■ Task brief ■
The required answer is each line in the entries below where "agent" occurs.
################
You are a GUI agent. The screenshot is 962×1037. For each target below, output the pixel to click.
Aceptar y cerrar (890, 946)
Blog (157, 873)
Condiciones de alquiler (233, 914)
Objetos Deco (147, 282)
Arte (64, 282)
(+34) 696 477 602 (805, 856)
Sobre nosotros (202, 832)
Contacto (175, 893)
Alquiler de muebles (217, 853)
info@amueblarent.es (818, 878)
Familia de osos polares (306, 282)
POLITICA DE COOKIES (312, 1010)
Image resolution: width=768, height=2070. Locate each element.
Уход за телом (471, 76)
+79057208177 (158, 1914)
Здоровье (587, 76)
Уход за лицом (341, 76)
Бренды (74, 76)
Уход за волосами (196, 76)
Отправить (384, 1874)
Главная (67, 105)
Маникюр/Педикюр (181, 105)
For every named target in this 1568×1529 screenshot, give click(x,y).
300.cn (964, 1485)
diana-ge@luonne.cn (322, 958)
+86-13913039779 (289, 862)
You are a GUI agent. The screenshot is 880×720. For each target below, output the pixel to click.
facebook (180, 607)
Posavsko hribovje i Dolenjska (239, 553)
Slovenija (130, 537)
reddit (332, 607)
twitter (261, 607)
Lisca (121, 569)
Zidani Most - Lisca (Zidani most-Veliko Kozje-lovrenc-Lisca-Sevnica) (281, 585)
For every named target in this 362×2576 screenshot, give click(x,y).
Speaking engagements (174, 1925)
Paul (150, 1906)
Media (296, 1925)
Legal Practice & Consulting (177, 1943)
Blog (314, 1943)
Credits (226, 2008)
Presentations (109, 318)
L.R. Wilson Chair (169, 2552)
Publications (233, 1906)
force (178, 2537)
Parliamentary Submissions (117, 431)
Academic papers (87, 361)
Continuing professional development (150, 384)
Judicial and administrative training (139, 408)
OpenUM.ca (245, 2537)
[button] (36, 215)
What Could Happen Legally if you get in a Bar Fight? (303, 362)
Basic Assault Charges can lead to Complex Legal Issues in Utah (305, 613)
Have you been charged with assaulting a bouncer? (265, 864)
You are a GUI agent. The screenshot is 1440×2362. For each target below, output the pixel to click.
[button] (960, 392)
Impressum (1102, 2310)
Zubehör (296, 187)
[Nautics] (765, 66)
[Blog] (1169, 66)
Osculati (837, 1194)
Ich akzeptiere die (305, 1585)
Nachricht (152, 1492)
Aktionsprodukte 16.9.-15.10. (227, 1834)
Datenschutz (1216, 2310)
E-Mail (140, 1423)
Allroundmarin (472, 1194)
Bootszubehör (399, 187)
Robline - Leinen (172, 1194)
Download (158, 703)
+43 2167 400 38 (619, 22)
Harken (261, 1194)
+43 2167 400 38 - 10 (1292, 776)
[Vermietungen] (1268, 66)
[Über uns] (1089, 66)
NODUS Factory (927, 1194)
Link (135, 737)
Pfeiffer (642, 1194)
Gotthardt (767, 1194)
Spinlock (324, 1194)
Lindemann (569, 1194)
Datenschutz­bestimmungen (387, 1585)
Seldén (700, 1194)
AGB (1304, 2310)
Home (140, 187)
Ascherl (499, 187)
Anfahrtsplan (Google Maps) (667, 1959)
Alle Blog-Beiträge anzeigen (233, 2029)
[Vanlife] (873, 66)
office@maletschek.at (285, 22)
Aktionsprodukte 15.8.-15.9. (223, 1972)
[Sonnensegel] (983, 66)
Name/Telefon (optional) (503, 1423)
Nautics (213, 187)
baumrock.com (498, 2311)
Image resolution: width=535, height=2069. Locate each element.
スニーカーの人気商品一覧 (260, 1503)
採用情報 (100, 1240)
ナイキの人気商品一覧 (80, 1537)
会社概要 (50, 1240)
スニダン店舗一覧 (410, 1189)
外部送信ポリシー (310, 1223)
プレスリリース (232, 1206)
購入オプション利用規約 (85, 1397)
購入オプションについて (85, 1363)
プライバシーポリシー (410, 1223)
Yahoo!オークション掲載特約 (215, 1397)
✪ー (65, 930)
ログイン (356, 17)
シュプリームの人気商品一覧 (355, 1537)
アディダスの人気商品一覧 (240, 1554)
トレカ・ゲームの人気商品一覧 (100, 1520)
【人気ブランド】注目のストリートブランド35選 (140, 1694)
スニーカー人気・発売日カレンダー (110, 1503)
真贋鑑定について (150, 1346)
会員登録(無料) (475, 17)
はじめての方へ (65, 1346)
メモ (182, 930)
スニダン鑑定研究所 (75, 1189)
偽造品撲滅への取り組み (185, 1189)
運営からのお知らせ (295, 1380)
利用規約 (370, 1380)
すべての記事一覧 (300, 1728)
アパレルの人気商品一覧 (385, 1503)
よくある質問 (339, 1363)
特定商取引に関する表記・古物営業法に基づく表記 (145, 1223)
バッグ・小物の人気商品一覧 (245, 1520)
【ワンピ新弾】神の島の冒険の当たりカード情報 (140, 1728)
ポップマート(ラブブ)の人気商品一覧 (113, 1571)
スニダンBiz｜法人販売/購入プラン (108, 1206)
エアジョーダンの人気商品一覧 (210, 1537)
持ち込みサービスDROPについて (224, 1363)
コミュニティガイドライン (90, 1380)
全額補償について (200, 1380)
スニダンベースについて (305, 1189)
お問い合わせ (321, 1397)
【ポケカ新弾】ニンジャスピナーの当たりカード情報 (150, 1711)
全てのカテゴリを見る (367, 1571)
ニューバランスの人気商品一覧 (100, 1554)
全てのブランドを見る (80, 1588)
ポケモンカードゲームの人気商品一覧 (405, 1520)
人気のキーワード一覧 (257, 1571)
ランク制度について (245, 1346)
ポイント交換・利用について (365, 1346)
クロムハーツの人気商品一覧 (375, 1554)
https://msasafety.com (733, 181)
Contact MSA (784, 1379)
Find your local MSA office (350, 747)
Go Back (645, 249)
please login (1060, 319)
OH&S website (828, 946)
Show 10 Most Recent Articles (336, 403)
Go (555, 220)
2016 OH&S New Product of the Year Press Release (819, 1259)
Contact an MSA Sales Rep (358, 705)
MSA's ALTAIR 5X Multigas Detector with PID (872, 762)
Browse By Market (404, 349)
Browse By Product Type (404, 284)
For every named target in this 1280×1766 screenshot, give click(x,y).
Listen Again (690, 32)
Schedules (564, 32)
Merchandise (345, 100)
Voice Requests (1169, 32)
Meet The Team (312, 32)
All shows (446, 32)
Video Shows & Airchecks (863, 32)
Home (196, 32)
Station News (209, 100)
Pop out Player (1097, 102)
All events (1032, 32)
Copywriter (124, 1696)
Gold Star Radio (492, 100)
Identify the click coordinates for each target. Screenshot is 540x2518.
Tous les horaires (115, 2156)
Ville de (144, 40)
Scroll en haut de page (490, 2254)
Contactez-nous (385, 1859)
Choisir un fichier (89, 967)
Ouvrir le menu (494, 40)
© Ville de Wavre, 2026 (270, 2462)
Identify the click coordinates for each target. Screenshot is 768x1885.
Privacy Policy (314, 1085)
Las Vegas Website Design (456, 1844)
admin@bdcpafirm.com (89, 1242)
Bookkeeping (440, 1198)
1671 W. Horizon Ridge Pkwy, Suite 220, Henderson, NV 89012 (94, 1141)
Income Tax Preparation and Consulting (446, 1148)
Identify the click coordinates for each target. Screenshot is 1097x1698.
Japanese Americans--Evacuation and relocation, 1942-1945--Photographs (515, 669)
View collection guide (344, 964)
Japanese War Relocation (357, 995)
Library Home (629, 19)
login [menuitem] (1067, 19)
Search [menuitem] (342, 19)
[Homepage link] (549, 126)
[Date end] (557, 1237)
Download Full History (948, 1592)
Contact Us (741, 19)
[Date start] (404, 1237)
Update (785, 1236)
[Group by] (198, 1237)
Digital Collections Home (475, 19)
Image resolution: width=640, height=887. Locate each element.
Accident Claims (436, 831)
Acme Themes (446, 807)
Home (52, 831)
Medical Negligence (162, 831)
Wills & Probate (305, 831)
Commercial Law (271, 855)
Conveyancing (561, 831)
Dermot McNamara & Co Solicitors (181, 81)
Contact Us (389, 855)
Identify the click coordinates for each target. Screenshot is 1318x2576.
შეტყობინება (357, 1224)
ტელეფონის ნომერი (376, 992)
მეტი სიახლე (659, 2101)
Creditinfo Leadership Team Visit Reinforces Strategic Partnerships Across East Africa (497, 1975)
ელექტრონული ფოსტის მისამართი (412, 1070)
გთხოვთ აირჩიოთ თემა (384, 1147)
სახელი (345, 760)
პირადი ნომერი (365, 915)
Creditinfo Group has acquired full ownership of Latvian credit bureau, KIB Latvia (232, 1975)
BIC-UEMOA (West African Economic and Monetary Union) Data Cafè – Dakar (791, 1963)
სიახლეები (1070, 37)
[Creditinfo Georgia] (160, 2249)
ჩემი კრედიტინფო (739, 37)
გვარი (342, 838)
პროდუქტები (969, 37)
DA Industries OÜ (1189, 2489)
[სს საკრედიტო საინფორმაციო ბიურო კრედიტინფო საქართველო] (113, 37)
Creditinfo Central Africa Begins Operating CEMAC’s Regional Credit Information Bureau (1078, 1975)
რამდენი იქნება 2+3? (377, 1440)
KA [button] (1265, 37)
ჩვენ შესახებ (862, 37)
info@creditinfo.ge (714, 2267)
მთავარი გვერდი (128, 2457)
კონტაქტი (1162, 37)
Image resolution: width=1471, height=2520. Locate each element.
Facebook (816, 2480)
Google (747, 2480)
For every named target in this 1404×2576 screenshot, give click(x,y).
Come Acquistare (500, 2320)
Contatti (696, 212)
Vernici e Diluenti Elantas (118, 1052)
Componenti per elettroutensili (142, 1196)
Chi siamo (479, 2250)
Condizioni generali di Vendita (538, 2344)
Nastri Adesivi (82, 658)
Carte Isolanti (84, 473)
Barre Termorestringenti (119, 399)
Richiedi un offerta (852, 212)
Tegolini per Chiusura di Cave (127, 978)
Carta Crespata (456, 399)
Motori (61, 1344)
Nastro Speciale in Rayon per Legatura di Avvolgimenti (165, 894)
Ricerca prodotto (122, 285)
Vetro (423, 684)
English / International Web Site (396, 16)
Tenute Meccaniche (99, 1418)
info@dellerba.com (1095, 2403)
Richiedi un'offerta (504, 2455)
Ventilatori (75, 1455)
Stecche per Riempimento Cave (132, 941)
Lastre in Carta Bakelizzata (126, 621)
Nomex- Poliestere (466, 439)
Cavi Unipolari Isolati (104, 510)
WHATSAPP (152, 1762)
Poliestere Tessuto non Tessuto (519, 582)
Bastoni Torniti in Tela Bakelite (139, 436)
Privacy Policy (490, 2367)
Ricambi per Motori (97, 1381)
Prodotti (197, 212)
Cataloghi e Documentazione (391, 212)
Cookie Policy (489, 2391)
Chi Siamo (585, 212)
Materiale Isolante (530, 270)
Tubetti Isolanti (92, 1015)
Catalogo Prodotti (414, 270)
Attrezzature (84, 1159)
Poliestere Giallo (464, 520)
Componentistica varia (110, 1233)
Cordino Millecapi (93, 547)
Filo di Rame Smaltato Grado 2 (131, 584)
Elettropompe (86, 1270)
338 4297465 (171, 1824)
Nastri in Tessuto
################
■ Response area ■
You are a GUI agent. The screenshot is 962×1037. For each target below, output the pixel to click.
You are a GUI agent. The screenshot is 880×720. For each target below, output the pixel to click.
You are a GUI agent. The screenshot is 1440×2362. For each target below, output the pixel to click.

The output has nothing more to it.